Sharing this information, Dr Sudarshan Murthy, General Manager, Applied Research, Wipro Ltd, says, “The Government of India announced the symbol on July 15, 2010, but we had begun work on ways of using the symbol around July 3 itself.” Dr Murthy says that since it was known that the INR would get a symbol, researchers like him had to work on getting it used irrespective of what the symbol was. And Wipro's speed meant that it could play a big role in the process — Dr Murthy is all smiles as he points out, “The proposal that Wipro made is now the standard.”

The Department of Information Technology (DIT) standard for the keyboard usage of the symbol came out on August 31, 2010, and the Bureau of Indian Standards (BIS) approved it on January 31, 2011. Wipro made its keyboard available for sale on February 15, 2011.

Why such a huge delay? Asked about this, Dr Murthy says that while the rupee symbol keyboard is the most visible part of the process, a whole lot of work had to be done in the background. With technology being so widely used today, the challenge was to integrate the symbol into the ICT (information and communications technology) environment so that people could benefit from the symbol by using it actively. This meant that the symbol should be usable even in an SMS, Dr Murthy points out.

Discussing the larger picture, he says that contrary to popular perception, this was an international issue and not an Indian one. “You should be able to use this symbol in a spreadsheet program in India, mail it to somebody in the US, and he should be able to send it to a network printer in Singapore.” And if this person decides to give the printout to somebody who, in turn, scans it and imports the text into a word processor, it should still recognise the rupee symbol. As can be seen, various devices in many parts of the world have to recognise the symbol.

Realising the magnitude of the problem, Dr Murthy says he discussed the issue with government officials. After this, a meeting was called and various choices were considered. Finally, seven policy suggestions were made for the adoption and proliferation of the symbol. Ultimately, the decision was made — one would use the ‘4' key on the line of keys under the function keys along with the alt key to the right of the space bar to use the rupee symbol.

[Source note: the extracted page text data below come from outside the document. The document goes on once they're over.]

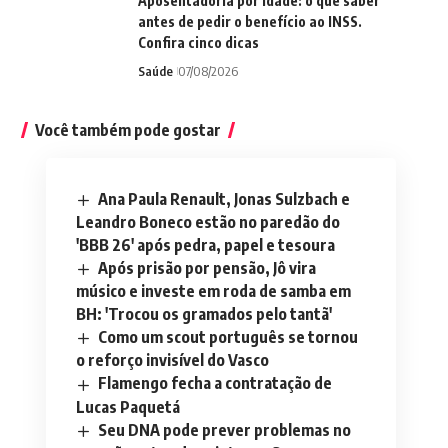
Aposentadoria por idade: o que saber
antes de pedir o benefício ao INSS.
Confira cinco dicas
Saúde
07/08/2026
Você também pode gostar
Ana Paula Renault, Jonas Sulzbach e
Leandro Boneco estão no paredão do
'BBB 26' após pedra, papel e tesoura
Após prisão por pensão, Jô vira
músico e investe em roda de samba em
BH: 'Trocou os gramados pelo tantã'
Como um scout português se tornou
o reforço invisível do Vasco
Flamengo fecha a contratação de
Lucas Paquetá
Seu DNA pode prever problemas no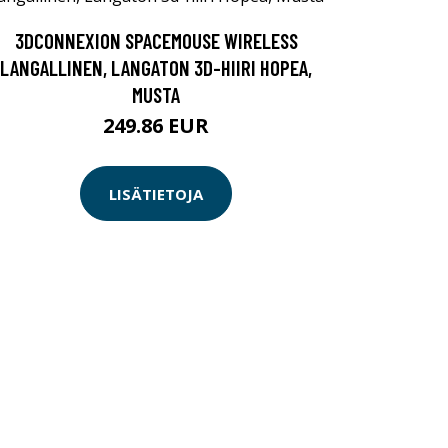
3DCONNEXION SPACEMOUSE WIRELESS
LANGALLINEN, LANGATON 3D-HIIRI HOPEA,
MUSTA
249.86 EUR
LISÄTIETOJA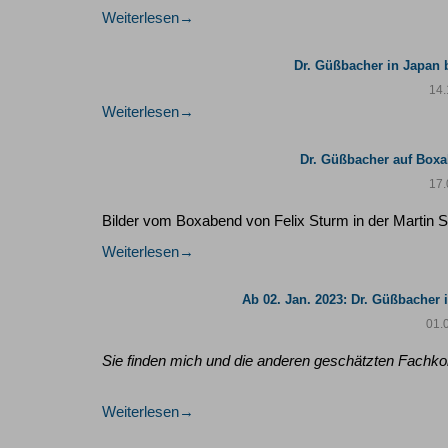
Weiterlesen
Dr. Güßbacher in Japan
14.
Weiterlesen
Dr. Güßbacher auf Boxa
17.
Bilder vom Boxabend von Felix Sturm in der Martin S
Weiterlesen
Ab 02. Jan. 2023: Dr. Güßbacher
01.
Sie finden mich und die anderen geschätzten Fachkol
Weiterlesen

One might ask — why only the alt key to the right of the space bar? Why not the left? After all, one can get the ‘$' symbol by pressing the ‘4' key with either the right or the left shift, right? Explaining why using the alt key to the left of the space bar along with the ‘4' key would not input the rupee symbol, Dr Murthy says the keyboard comprises three different ‘levels' of keys. Characters such as 1, 5, F, A, and others are level 1; keys such as shift and control are level 2 keys and the key to the right of the space bar, called the ‘AltGr key' is the only level 3 key in the standard keyboard.

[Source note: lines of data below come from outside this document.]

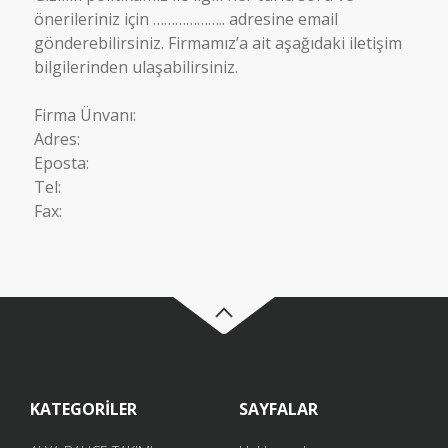
önerileriniz için ……………….. adresine email
gönderebilirsiniz. Firmamız’a ait aşağıdaki iletişim
bilgilerinden ulaşabilirsiniz.
Firma Ünvanı:
Adres:
Eposta:
Tel:
Fax:
KATEGORİLER
SAYFALAR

At the hardware level, the AltGr key produces a scan code that is different from the one produced by the left alt key and so this key is used as a secondary modifier. So, press ‘4' and you get ‘4'; press shift and 4 and you get the $ symbol; press the AltGr or the right alt key along with 4, you get the rupee symbol. And if you press the left alt key and the 4 key, you get...well, nothing.

If you feel that this standard is crazy, remember that the keyboard standards committee had to work with compatibility in mind. They also had to consider user inputs and reject them if necessary. Explaining this, Dr Murthy says, “We conducted a survey to find out what symbol people wanted to use to input the rupee symbol, but we didn't tell them that Wipro was conducting the survey. Many people felt that Alt-R would be the best way to input the rupee symbol.” But the committee felt that the ‘4' key — thanks to its long association with the $ currency symbol — would be a better bet. “Also, after using the rupee symbol, you would want to enter a number, so placing this symbol along with a number has its merits,” points out Dr Murthy, highlighting the amount of effort that has to go into something that we would perceive to be the ‘simple' task of adding a symbol to a keyboard.